Study Design: Longitudinal cohort analysis using the Québec Longitudinal Study of Child Development; breastfeeding status and duration reported at 5 and 17 months; cognitive and behavioral assessment at 3.5 years; heavy adjustment for socioeconomic, maternal-health, and child-developmental confounders.
Sample Size: 572 infants enrolled; 491 children completed cognitive testing at age 3.5; four breastfeeding-duration groups (never; <3 months; 3–6 months; >6 months).
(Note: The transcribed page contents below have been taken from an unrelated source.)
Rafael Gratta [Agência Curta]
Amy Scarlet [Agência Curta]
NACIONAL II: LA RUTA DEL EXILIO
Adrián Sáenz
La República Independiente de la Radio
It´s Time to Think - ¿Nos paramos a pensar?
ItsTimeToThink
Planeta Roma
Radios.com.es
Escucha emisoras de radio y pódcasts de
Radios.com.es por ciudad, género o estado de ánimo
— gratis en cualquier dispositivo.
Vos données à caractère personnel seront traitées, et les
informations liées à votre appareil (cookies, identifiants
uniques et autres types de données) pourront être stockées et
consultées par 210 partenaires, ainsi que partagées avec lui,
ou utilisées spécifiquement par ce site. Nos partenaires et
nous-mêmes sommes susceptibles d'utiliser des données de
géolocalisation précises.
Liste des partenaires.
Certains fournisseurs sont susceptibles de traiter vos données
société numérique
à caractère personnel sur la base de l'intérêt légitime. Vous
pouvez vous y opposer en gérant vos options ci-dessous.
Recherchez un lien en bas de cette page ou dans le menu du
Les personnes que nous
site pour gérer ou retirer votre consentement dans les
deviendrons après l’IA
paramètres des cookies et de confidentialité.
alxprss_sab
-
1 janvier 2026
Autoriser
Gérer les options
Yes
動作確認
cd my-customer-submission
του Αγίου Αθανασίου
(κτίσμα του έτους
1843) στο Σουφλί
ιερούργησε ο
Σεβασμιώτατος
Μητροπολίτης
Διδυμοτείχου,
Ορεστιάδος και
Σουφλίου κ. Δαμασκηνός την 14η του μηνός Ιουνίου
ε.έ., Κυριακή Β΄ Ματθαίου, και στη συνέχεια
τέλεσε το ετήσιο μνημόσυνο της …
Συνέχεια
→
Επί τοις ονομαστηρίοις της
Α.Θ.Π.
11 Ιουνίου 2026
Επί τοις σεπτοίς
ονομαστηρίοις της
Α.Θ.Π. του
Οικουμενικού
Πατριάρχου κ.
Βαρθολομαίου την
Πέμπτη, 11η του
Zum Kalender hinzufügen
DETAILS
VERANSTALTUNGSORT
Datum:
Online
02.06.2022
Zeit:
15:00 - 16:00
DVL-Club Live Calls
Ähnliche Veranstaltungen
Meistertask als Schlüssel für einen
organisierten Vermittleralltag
Key Statistic: Longer breastfeeding duration predicted better inhibitory control on Luria’s Hand Game and lower mother-reported hyperactivity/inattention. Strongest behavioral effect at >6 months. The association was specific to inhibitory control and did not appear for working memory or cognitive flexibility.
Caveat: Correlational, not causal; reverse-direction explanation is plausible (early self-regulation difficulties may shorten breastfeeding); nutritional vs behavioral mechanism cannot be separated in this design; pre-pump Quebec cohort limits generalization to current expressed-milk-bottle norms; maternal report introduces subjectivity.